Tayar, bazı mantar türlerinin de ciddi zehirlenmelere yol açabildiğini ifade ederek, mantarların yol açtığı zehirlenmelerin erken görülen şeklinin 15 dakika, geç olanının ise 6-15 saat içinde ortaya çıktığını söyledi. Erken görülen şeklinde aşırı tükürük salgılanması, terleme, gözyaşı artışı, sulu ishal gibi belirtilerin görülebileceğini dile getiren Tayar, solunum felci sonucunda ölümlerin de yaşanabileceğini kaydetti.

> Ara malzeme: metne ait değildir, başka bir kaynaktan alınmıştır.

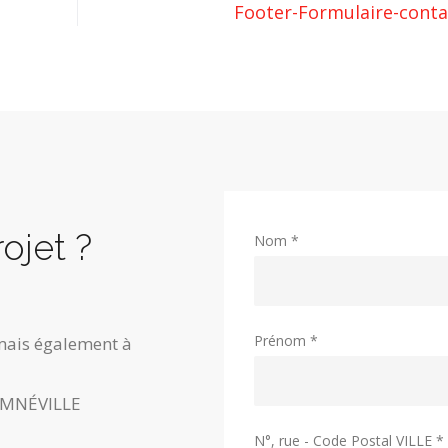
Footer-Formulaire-conta
ojet ?
Nom *
Prénom *
mais également à
AMNÉVILLE
N°, rue - Code Postal VILLE *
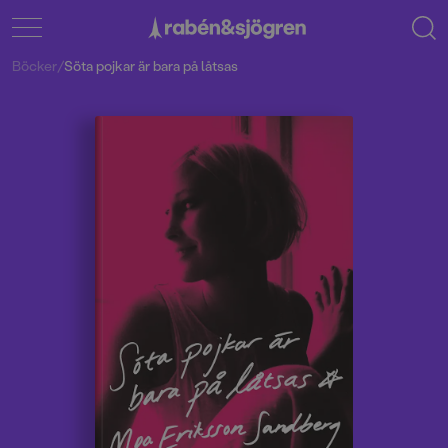
Böcker
/
Söta pojkar är bara på låtsas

Geç görülen mantar zehirlenmelerindeki belirtilerin ise şiddetli karın ağrısıyla, susuzluk, bulantı ve kusma şeklinde olacağını vurgulayan Tayar, “Sulu ve kanlı ishal görülür. Toksinin karaciğeri etkilemesi sonucu kısa zamanda sarılık meydana gelir. Ölüm oranı yüzde 60-100 arasındadır” dedi.

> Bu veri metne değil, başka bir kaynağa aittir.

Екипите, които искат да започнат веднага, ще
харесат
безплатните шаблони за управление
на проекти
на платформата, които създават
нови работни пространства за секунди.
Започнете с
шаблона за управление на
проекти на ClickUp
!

Bakla zahirlenmeleri daha çok çocukta görülüyor

Tayar, bakla tanelerinin tüketimi ya da çiçeklerinin koklanmasının bazı duyarlı kişilerde anemi ile karakterize bir hastalığa neden olabildiğini belirtti. Ülkemizde Akdeniz ve Ege bölgelerinde taze ürün zamanında rastlanan bakla zehirlenmelerinin daha çok oyun çağındaki çocuklarda görüldüğünü ifade eden Tayar, baklanın tüketilmesinden sonraki 12-48 saat, çiçeğinin koklanmasından ise 6 saat sonra belirtilerinin ortaya çıktığını anlattı.

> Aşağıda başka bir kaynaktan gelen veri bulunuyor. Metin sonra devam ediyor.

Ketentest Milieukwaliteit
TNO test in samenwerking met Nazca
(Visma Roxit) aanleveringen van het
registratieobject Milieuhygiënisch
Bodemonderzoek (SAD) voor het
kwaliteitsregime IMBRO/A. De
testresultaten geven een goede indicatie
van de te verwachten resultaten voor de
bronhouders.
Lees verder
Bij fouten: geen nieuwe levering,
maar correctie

Zehirlenmeler sonucunda klinik tablonun akut ateşli bir hemolitik anemi şeklinde seyrettiğini vurgulayan Tayar, “Kısa zamanda sarılık ve hemolobinüri gerçekleşir. Ağır vakalarda ölüm meydana gelebilir. Kırmızı barbunya da benzer rahatsızlıklara yol açabilir. Çiğ ve az pişmiş bu tür ürünlerin tüketiminden sonraki 3 saat içinde belirtiler ortaya çıkar. Bulantı, kusma, karın ağrısı ve ishal görülür” dedi.

Patates zehirlenmelerinin de yeşillenmiş ve filizlenmiş ürünlerin tüketilmesiyle ortaya çıktığını vurgulayan Tayar, şunları kaydetti:

“Zehirlenmelere yol açan madde 'solanin'dir. Normal kabuklu patateslerde solanin miktarı kilogram başına 2-10 miligramdır. Yeşillenmiş patateste ise bu oran 600 miligrama kadar çıkmaktadır. Fazla miktarda patates tüketilmesi sonucu zehirlenme görülür. Bağırsak ve mide bozukluklarına ilave olarak baş ağrısı ve dönmesi, halsizlik ortaya çıkar. Bunlar patates yenildikten birkaç saat sonra görülür.”